Do I need to verify the answers? Sure. But I have to do the same thing with answers on Stack Overflow. Even if I'm using official documentation, I need to verify that what I think it's saying is what it's actually saying (particularly when it's as unclear as it often is).
What's even more interesting is that I keep running into people who are finding completely different uses for it.
The critique here is like a lot of other critiques I've seen. They seem to come from people who haven't spent much if any time working with it, but have read some articles about how it's not infallible and decided that meant it was junk (though this piece goes the extra mile when it hints that big GPU is behind it all). What's striking to me is the lack of intellectual curiosity on display.
+1 for the DMing. I mostly use it to generate data for my dev/test tables, but the two times I used it for DMing, I gained hours. Also live when the player go somewhere really unexpected (it wasn't my campaign).
Tangent:
Google is less and less useful (as is SO for 'old' languages). I look into a mix of reddit, github issues, github code and SO depending on the issue. Hopefully this advice helps you if Chatgpt/copilot can't.

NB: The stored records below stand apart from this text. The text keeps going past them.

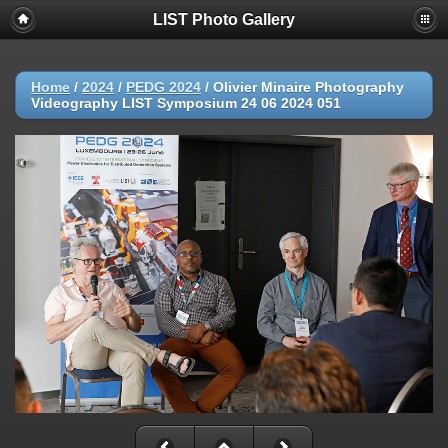
LIST Photo Gallery
Home
/
2024
/
PEDG 2024
/
Olivier Minaire Photography
Videography LIST Symposium 24 06 2024 051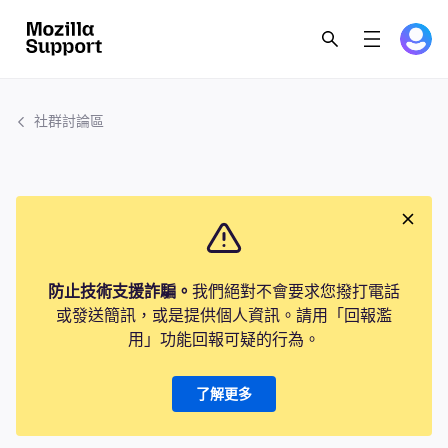
社群討論區
防止技術支援詐騙。
我們絕對不會要求您撥打電話
或發送簡訊，或是提供個人資訊。請用「回報濫
用」功能回報可疑的行為。
了解更多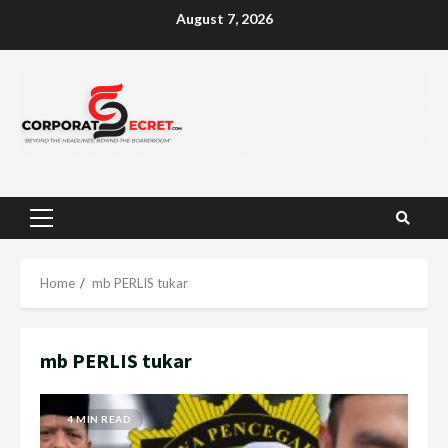
Skip
August 7, 2026
to
content
Primary
Menu
Home
mb PERLIS tukar
mb PERLIS tukar
4 MIN READ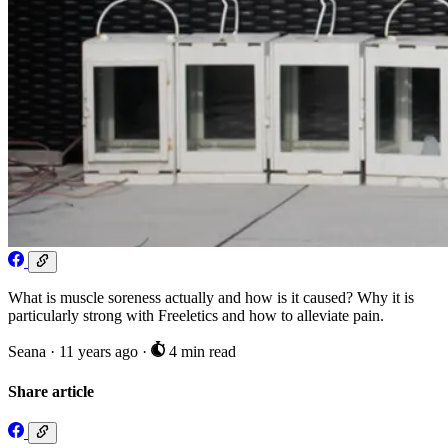
What is muscle soreness actually and how is it caused? Why it is
particularly strong with Freeletics and how to alleviate pain.
Seana
·
11 years ago
·
4 min read
Share article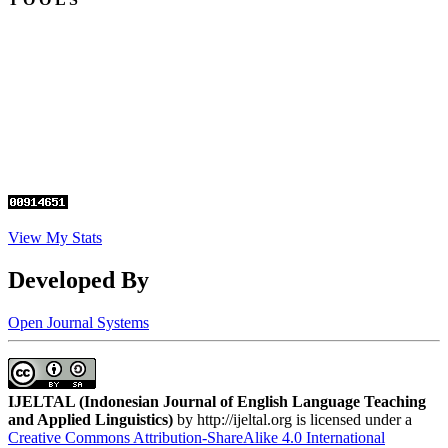
View My Stats
Developed By
Open Journal Systems
IJELTAL (
Indonesian Journal of English Language Teaching
and Applied Linguistics)
by http://ijeltal.org is licensed under a
Creative Commons Attribution-ShareAlike 4.0 International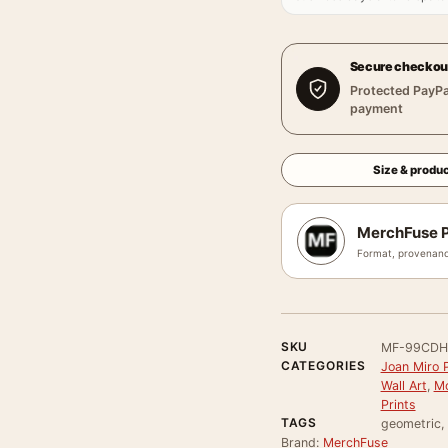
Secure checkou
Protected PayPa
payment
Size & produc
MerchFuse P
Format, provenanc
SKU
MF-99CDH
CATEGORIES
Joan Miro P
Wall Art
,
Mo
Prints
TAGS
geometric, 
Brand:
MerchFuse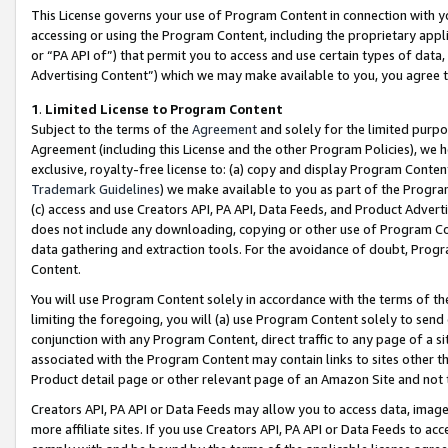
This License governs your use of Program Content in connection with yo
accessing or using the Program Content, including the proprietary appli
or “PA API of”) that permit you to access and use certain types of data
Advertising Content”) which we may make available to you, you agree t
1
.
Limited License to Program Content
Subject to the terms of the
Agreement
and solely for the limited purpo
Agreement (including this License and the other Program Policies), we 
exclusive, royalty-free license to: (a) copy and display Program Conten
Trademark Guidelines
) we make available to you as part of the Progra
(c) access and use Creators API, PA API, Data Feeds, and Product Adverti
does not include any downloading, copying or other use of Program Conte
data gathering and extraction tools. For the avoidance of doubt, Progr
Content.
You will use Program Content solely in accordance with the terms of t
limiting the foregoing, you will (a) use Program Content solely to send
conjunction with any Program Content, direct traffic to any page of a si
associated with the Program Content may contain links to sites other t
Product detail page or other relevant page of an Amazon Site and not 
Creators API, PA API or Data Feeds may allow you to access data, image
more affiliate sites. If you use Creators API, PA API or Data Feeds to ac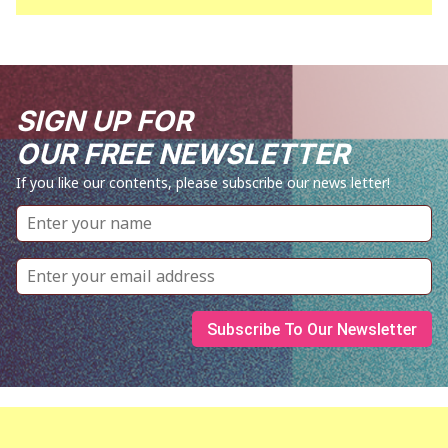
SIGN UP FOR
OUR FREE NEWSLETTER
If you like our contents, please subscribe our news letter!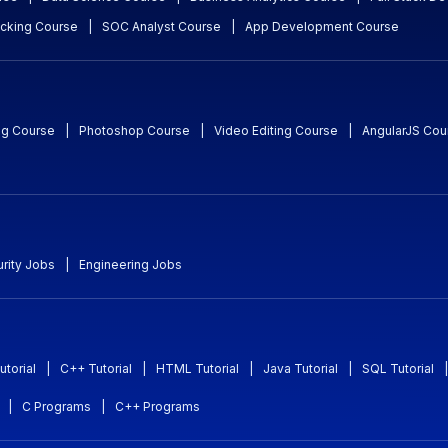
acking Course
|
SOC Analyst Course
|
App Development Course
ng Course
|
Photoshop Course
|
Video Editing Course
|
AngularJS Cou
rity Jobs
|
Engineering Jobs
utorial
|
C++ Tutorial
|
HTML Tutorial
|
Java Tutorial
|
SQL Tutorial
|
|
C Programs
|
C++ Programs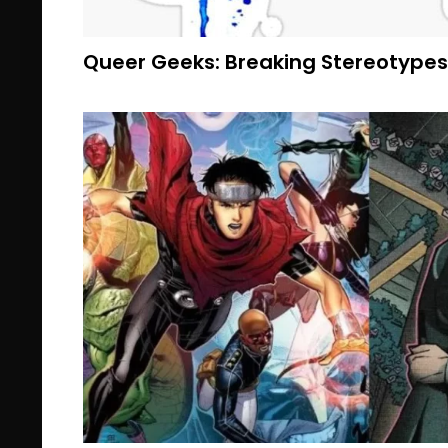
Queer Geeks: Breaking Stereotypes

If you treat it as a surpercharged search engine on a compressed snapshot of the internet in 2021, then its quite useful. If theres ever a function I forgot, but I know how to explain what it does in natural language, chatGPT most of the time can find me what I'm looking for. On some more obscure bugs or if I'm sorting through a new codebase, chatGPT can help me out from time to time to understand new topics.
Of course, we shouldn't rely on chatGPT. It has give me wrong and insecure code before. However, its a nice tool to have around
>Of course, we shouldn't rely on chatGPT. It has give me wrong and insecure code before. However, its a nice tool to have around
You 100% should verify any code generated by ChatGPT - but this goes for any code found off the internet. I have come across bad Stack Overflow code committed to codebases before.
I think what's making these hyperinformed hallucinators useful for coding right now is that fact checking is fundamentally a big part of our work. There's a bare minimum that must be done to even think anything has been accomplished at all, that it runs and does what we expected on the most basic input, but then we are also used to writing tests and reading code critically.
I wonder what a learning model with the ability to test feedback from executing its code in an interpreter would look like? I know there are different groups testing things like integrating the ability for LLMs to use tools, wondering how this will pan out in the end.